Cuando el pueblo era pueblo nos despertaban los gallos de Remedios la del Ángel o de Cristo el zapatero. Había torrijas de la abuela, pan de la calle la Matanza, aceite y bacalao desmigado de los Ultramarinos Gaspar, o churros enroscados en varillas de junco que hacía una diosa madre en la puerta del mercado. Desayunábamos escuchando las campanas, la voz vertical del cielo, y al mediodía, a las dos, comíamos en la mesa de madera ancestral y ennegrecida de la cocina que daba al corral, la olla de barro siempre en el centro como un fuego primordial y protector que reunía y arraigaba, que abrigaba y creaba comunidad. La navaja sabia del abuelo repartiendo el mendrugo, las manos del abuelo moviéndose en al aire como siglos.

«Bajaremos adonde los exvotos y te explicaré lo que es un exvoto y te quedarás un rato en silencio pensando que hay que ver la gente antigua qué cosas tenía, qué cosas tiene, porque sigue habiendo, sigue existiendo la gente antigua y menos mal. Después tendré que contarte que es de esa tierra naranja de donde venimos y tendré que explicarte lo que es un pueblo y te diré como si aquello fuera una teoría irrefutable que el nuestro está atravesado por tres realidades: la ausencia total de relieve, el Quijote y el viento», escribe Ana Iris Simón en ‘Feria’.

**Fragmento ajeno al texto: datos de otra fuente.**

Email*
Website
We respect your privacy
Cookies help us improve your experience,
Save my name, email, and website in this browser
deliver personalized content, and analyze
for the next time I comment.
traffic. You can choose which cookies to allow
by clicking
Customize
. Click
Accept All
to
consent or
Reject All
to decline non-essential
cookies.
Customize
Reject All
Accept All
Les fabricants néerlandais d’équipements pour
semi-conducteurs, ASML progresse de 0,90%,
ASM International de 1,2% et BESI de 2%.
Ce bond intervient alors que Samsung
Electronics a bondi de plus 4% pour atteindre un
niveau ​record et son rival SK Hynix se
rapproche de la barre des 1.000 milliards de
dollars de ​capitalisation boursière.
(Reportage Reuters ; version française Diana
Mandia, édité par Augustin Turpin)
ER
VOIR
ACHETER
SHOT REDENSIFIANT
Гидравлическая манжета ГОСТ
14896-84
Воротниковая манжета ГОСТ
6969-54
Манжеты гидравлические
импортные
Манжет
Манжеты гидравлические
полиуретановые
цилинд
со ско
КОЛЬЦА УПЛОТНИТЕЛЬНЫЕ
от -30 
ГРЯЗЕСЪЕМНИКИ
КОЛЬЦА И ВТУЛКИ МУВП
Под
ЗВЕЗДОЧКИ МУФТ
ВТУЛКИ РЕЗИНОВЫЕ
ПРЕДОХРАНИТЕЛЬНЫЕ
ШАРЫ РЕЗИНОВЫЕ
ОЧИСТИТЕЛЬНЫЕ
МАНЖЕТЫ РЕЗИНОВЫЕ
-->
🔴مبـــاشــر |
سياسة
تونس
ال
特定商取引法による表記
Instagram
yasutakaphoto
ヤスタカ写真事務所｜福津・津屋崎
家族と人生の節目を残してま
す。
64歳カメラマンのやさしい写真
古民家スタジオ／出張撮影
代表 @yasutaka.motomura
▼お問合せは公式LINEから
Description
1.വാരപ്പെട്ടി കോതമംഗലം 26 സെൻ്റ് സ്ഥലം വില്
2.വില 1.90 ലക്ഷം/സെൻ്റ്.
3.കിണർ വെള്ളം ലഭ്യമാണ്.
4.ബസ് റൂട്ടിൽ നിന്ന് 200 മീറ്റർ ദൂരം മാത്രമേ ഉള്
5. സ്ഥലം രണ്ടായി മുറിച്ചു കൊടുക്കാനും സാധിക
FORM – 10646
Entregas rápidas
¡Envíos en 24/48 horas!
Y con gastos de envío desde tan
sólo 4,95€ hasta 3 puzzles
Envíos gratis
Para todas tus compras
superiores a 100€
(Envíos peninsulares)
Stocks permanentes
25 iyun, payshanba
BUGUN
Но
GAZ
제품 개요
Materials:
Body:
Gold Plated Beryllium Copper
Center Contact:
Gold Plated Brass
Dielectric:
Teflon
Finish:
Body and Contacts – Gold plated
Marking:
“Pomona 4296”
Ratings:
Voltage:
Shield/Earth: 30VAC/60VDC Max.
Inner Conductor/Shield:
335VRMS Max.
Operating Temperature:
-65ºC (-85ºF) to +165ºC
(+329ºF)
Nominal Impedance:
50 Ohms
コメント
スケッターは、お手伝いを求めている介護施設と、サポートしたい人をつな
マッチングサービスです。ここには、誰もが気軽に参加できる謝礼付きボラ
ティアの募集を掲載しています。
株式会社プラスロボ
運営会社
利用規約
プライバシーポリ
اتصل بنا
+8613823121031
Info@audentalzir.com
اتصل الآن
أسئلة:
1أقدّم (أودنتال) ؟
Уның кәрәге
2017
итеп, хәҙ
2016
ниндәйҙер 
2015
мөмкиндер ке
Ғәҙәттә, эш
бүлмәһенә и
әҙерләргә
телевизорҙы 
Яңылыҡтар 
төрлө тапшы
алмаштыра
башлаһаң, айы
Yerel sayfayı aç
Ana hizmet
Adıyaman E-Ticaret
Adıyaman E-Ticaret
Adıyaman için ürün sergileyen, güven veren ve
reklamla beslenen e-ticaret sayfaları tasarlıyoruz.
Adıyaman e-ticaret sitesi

Cuando el pueblo era pueblo llamabas a la novia desde la cabina que había junto al Banco Popular, que antes fue una fábrica donde vendían barras de hielo. Esperabas la cola y daba tiempo a imaginar, a pensar en todo lo que ibas a decirle a la novia que habías conocido en la bolera en los años del «Súper Depor». Había fuentes de agua muy fría que venía del Molino de las Monjas y no teníamos esta sequía, por dentro y por fuera. La feria se hacía en el paseo de siempre, junto a la estación, de donde salían los trenes hacia Zafarraya, muchos antes de que llegara la modernidad, mucho antes de que se profanara la alegría, la belleza y la paz interior, cuando el pueblo era pueblo y el tío Juanico vendía con sus cubos el pescado del día y con lo que ganaba se bebía sus vasillos de vino dulce en lo del Tío la Vara, cuando éramos verdad, cuando había una felicidad que no es sólo nostalgia, y nos sentíamos libres, porque sabíamos qué era la humildad, la templanza, la cortesía, la lealtad, la compasión y el amor, el amor al otro.

«La felicidad es un concepto abstracto, que se convierte en una sensación muy concreta con sólo ir en bicicleta camino del mar. Aprender a montar en bicicleta es el primer desafío de cualquier niño, la primera lección que aprende ante la futura adversidad, si no pedaleas, te caes, una enseñanza, que a su vez te concede la primera libertad. Según la doctrina zen, en el primer viaje en bicicleta estaban contenidos todos los viajes que iba a realizar uno a lo largo de la vida», dice Manuel Vicent en su libro ‘Radical libre’.